The app is only useful if suggested words are predicted correctly and reasonably quickly.
This work is proof-of-concept and future funding is needed for work to further increase the model accuracy.

Support Material

Natural Language Processing is a new topic for me, and following material was used to develop the model:

“Text Mining Infrastructure in R” by Ingo Feinerar, Kurt Hornik and David Meyer published in Journal of Statistical Software, March 2008, V25, 5.

“Implementation of Modified Kneser-Ney Smoothing on Top of Generalized Language Models for New Word Prediction” by Martin Christian Korner, published in Institute for Web Science and Technologies, September 2013.
“An Empirical Study of Smoothing Techniques for Language Modelling” by Stanley F. Chen and Joshua Goodman, published by Center for Research in Computing Technology Harvard University, Cambridge, Massachusetts.
“Natural Language Processing” course by Dan Jurafsky, Christopher Manning (Stanford) offered on Coursera platform (https://class.coursera.org/nlp/lecture)

Data processing for this app was described here: https://rpubs.com/GintasBu/ExplorText.

Model Milestones

Available text was used to build n-gram model. In the final model bi-grams and tri-grams were used. 4-grams were also constructed, however due to response time and available computational resources to run the app, 4-grams were not used.
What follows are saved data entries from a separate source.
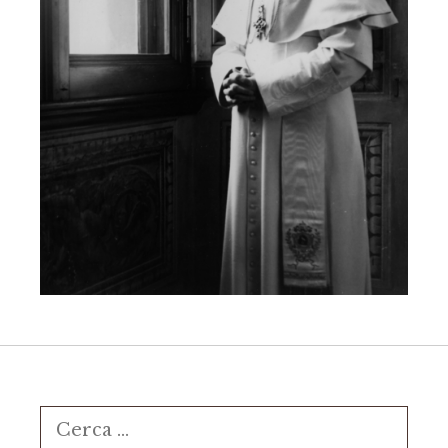
Ricerca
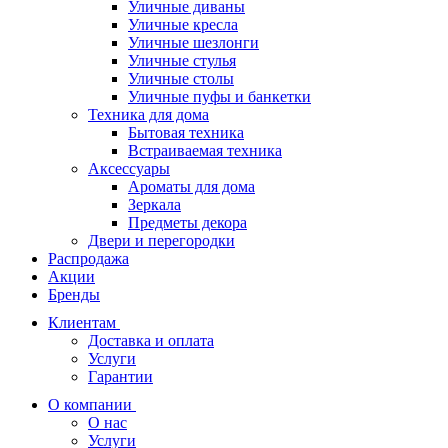
Уличные диваны
Уличные кресла
Уличные шезлонги
Уличные стулья
Уличные столы
Уличные пуфы и банкетки
Техника для дома
Бытовая техника
Встраиваемая техника
Аксессуары
Ароматы для дома
Зеркала
Предметы декора
Двери и перегородки
Распродажа
Акции
Бренды
Клиентам
Доставка и оплата
Услуги
Гарантии
О компании
О нас
Услуги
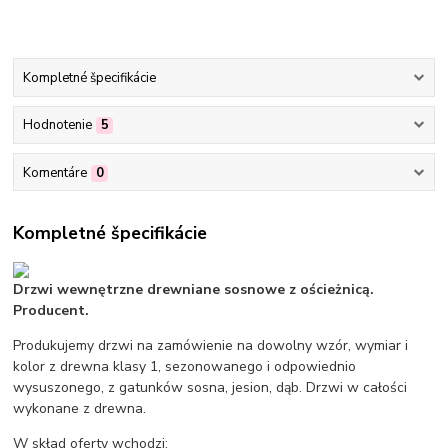
Kompletné špecifikácie
Hodnotenie
5
Komentáre
0
Kompletné špecifikácie
Drzwi wewnętrzne drewniane sosnowe z ościeżnicą.
Producent.
Produkujemy drzwi na zamówienie na dowolny wzór, wymiar i
kolor z drewna klasy 1, sezonowanego i odpowiednio
wysuszonego, z gatunków sosna, jesion, dąb. Drzwi w całości
wykonane z drewna.
W skład oferty wchodzi:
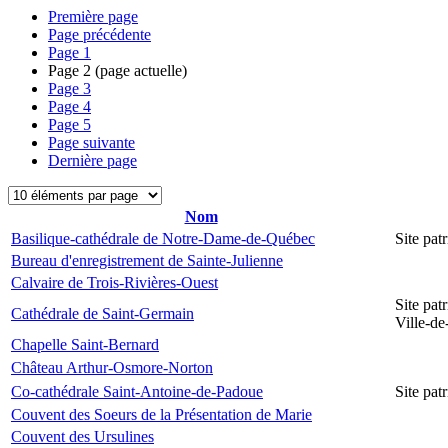
Première page
Page précédente
Page
1
Page
2
(page actuelle)
Page
3
Page
4
Page
5
Page suivante
Dernière page
Nom
Basilique-cathédrale de Notre-Dame-de-Québec
Site pa
Bureau d'enregistrement de Sainte-Julienne
Calvaire de Trois-Rivières-Ouest
Site pat
Cathédrale de Saint-Germain
Ville-d
Chapelle Saint-Bernard
Château Arthur-Osmore-Norton
Co-cathédrale Saint-Antoine-de-Padoue
Site pat
Couvent des Soeurs de la Présentation de Marie
Couvent des Ursulines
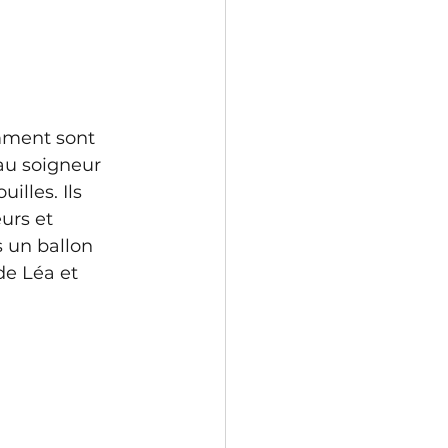
ment sont 
 au soigneur 
lles. Ils 
urs et 
 un ballon 
de Léa et 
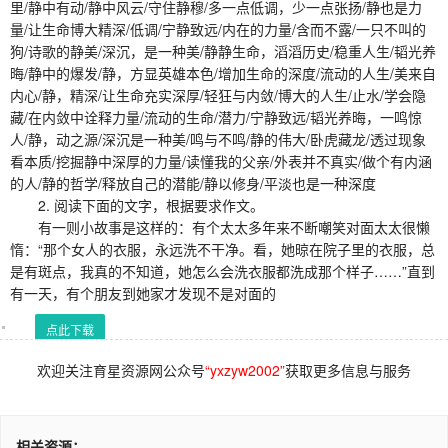
里/静中有动/静中风云/守住静穆/多一点低调，少一点张扬/静也是力
量/让生命博大精深/低调/宁静致远/内在的力量/含而不露/一只不叫的
狗/诗歌的静美/深沉，是一种美/静静生命，滔滔历史/稳重人生/韬光养
晦/静中的爆发/静，方显英雄本色/增加生命的深度/流动的人生/美来自
内心/静，精深/让生命充实深厚/轻狂与内敛/博大的人生/止水/学会隐
藏/在内敛中诠释力量/流动的生命/潜力/宁静致远/韬光养晦，一鸣惊
人/静，动之源/深沉是一种美/鸣与不鸣/静的伟大/卧虎藏龙/透过现象
看本质/挖掘静中深厚的力量/读懂我的父亲/外表并不真实/做个有内涵
的人/静的哲学/释放自己的潜能/静以修身/平淡也是一种深度
2. 阅读下面的文字，根据要求作文。
有一则小故事是这样的：有个太太多年来不断嘲笑对面太太很懒
惰：“那个女人的衣服，永远洗不干净。看，她晾在院子里的衣服，总
是有斑点，我真的不知道，她怎么会洗衣服都洗成那个样子……”直到
有一天，有个朋友到她家才发现不是对面的
点此下载
欢迎关注育星资源网公众号
“yxzyw2002”
获取更多信息与服务
相关资源：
Number of bi-grams and tri-grams were reduced by forcing the n-gram to contain at least one word that was one the list of 1000 the most popular words. Bi-grams were reduced to about 81% of the initial bi-gram number and tri-grams to 90%.
Kneser-Ney smoothing was chosen as one of the better performing smoothing techniques as reported in above mentioned literature.
To reduce the response time (time that takes the app to predict next word) the smoothing Kneser_Ney smoothing was only applied to bi-grams.
To further reduce the response time index tables were build for bi-grams.
Input text is stemmed, punctuation, numbers and stop-words removed. The predicted words are stemmed and stop-words removed. Predicting words that are not stop-words are more useful.

Model Performance

To test the app model performance 1000 sentences were chosen from the provided blogs text file. Those sentences were first 1000 sentences that were not used in constructing n-grams. This was assured from using set.seed command in building n-grams and during the test inverting the same seed results. In selection for test:

set.seed(123456)
i<-rbinom(length(text), 1, 0.1)
text3<-text[which(i==0)]
text4<-text3[1:1000]

Selected sentences were pre-processed the same way as for the model: including bad and stop words removal and stemming. Sentences that had less than 3 words left after the pre-processing were removed. That left 928 sentences to test. In test sentences the last word was removed, and the remaining part of the sentences was used to predict the last word. The predicted word was compared to the removed word. In 113 out of 928 the prediction was correct, in percent yielding to:

[1] 12.2

Future work

Model improvements can be done in following steps:

Increase the size of text used to build n-grams. Currently only 10% of blogs, news and twitter text files were used. The reduced size was used due to limitations of computational resources and time allotted.
Build index table for tri-grams. Currently applying Kneser-Ney smoothing on tri-gram for word prediction is close to impossible due to computational time. In word prediction problem the smoothing is applied in real time and to reduce the computation time index tables are needed.
Include 4-grams with smoothing. Build index tables.